A priest who helped the family and friends of the victims of the Berkeley balcony tragedy is being honoured by President Michael D Higgins and the Government.
Fr Brendan McBride - who is based in San Francisco - is the founder of the Irish Immigration and Pastoral Centre in the Californian city, close to where the six Irish students were killed earlier this summer.
The Donegal native has been named by the Department of Foreign Affairs as one of the 10 recipients of this year's Presidential Distinguished Service Awards.
He is being honoured for committing "his life's work to serving the Irish community through advocacy and the provision of support services", and his leading efforts in the US's immigration reform policy.
Minister Charlie Flanagan's office also acknowledged the "central role" Fr McBride played in providing support to those involved in the accident in Berkeley earlier this summer. He visited the three hospitals where the survivors were treated and provided support for their devastated families and friends.
He has been in San Francisco since 1996 and is the President of the Irish Apostolate in the US.
The other recipients also include awardees from Peru and Kenya.
They are all being honoured for how they served Ireland with "distinction" and for the way they "actively contributed to Ireland in a sustained manner".
Actor Gabriel Byrne, an Irish cultural ambassador, is being honoured for his "sterling service" in the role, particularly for his support of the Irish Arts Centre in New York.

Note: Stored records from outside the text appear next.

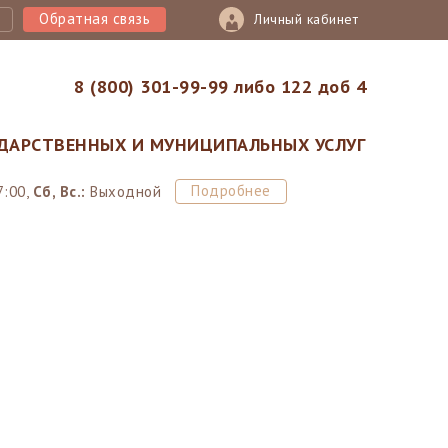
Обратная связь
Личный кабинет
8 (800) 301-99-99 либо 122 доб 4
ДАРСТВЕННЫХ И МУНИЦИПАЛЬНЫХ УСЛУГ
Подробнее
7:00,
Сб, Вс.:
Выходной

The other recipients include well-known businessman Tom Moran, Peruvian writer Mario Vargas Llosa and Irish missionary in Kenya Dr Miriam Duggan.
British solicitor Gareth Peirce is also being recognised for her work as a human rights activist and her significant contribution to the Northern Ireland Peace Process. Ms Peirce has worked on a number of high-profile cases, including the those of the Guildford Four and the Birmingham Six.
Minister Flanagan said we "owe a huge debt of gratitude" to the recipients and described them as "remarkable people".